1982 CJ-7: You're talking about the seal between the block and tranny?
 
#8 ·
If you're getting excessive amounts of oil coming out of those holes, it's due to blow-by. It probably means it's time for a rebuild. I had the same problem, and after rebuilding it, it is completely fixed. The front hole closest to the oil fill hole is for the PCV valve. It has a tube that goes to the charcoal vacuum canister. The rear hole is the crank pressure relase hole, or whatever you want to call it. If a bunch of oil is coming out of this, you can put what is called an oil separator filter on it. It'll catch most of the oil coming out and let it fall back into the engine. This hole should lead to your air filter housing, where the noxious gasses are sucked back into the engine and re-burned until they are the right mixture to be spat out the exhaust. If your Jeep is running shitty, it probably because there's a ton of oil going back into your engine from this hole.

J. J.
 
#9 ·
patooyee: Could this also be causing blue smoke at start-up and sometimes at idle?

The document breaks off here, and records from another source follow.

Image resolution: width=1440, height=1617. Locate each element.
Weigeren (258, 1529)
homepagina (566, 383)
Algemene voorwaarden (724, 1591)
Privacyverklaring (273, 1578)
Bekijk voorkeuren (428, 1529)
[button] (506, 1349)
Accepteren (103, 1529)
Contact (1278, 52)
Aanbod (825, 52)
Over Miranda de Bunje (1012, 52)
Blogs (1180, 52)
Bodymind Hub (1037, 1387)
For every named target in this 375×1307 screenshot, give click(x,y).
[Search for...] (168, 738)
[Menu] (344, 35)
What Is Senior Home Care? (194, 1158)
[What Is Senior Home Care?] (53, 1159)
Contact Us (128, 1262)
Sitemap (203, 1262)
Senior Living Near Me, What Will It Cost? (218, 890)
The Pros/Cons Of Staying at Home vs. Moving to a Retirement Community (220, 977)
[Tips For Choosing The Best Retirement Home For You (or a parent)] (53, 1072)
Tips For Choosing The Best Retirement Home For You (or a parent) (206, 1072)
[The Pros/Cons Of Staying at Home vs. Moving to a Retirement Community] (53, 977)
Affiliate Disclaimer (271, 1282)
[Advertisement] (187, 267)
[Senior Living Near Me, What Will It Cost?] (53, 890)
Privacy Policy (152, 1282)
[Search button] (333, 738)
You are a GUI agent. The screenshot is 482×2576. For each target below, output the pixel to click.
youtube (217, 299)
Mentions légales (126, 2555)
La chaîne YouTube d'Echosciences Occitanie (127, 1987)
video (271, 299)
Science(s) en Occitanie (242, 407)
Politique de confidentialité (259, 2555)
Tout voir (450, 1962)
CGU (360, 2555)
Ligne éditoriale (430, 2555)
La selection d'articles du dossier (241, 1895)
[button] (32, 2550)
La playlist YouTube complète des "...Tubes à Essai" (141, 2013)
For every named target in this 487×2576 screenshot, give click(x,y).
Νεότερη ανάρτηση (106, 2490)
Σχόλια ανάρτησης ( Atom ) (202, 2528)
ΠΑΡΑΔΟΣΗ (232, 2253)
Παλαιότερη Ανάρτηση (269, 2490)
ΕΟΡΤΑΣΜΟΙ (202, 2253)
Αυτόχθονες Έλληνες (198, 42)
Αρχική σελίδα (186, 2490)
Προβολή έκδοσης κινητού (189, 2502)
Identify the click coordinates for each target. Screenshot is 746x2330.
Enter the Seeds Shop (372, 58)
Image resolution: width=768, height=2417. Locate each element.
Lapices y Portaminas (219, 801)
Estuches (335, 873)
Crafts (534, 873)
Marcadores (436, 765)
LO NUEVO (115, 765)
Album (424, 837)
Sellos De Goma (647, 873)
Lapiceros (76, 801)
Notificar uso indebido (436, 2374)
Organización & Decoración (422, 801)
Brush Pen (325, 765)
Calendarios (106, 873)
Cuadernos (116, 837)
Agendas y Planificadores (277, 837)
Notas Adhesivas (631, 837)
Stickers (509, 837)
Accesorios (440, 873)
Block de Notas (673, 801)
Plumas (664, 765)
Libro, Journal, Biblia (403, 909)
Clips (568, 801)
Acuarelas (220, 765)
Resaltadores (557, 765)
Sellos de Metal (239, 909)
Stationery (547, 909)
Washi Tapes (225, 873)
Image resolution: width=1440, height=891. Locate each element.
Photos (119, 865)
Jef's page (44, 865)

I do see a rebuild in the near future. After all, the poor girl has 120kmiles on her.
 
#12 ·
Well hold up on that rebuild, here's another thought....If I'm thinking right, couldn't he just swap the 4.2L head out for a newer 4.0L HO head and kill two birds with one stone - solve the blow-by problem + increase HP and efficiency?? I may be wrong about that solving blow by, but I don't think so..Just trying to save time and $...My 258 has 150K+ miles on it and its still going strong, with minimal blow-by...I'd say if your compression is still good (even if its not great a 3-angle valve job is necessary when swapping in a new head and that'll increase your compression) and its just a blow by problem, then do the head.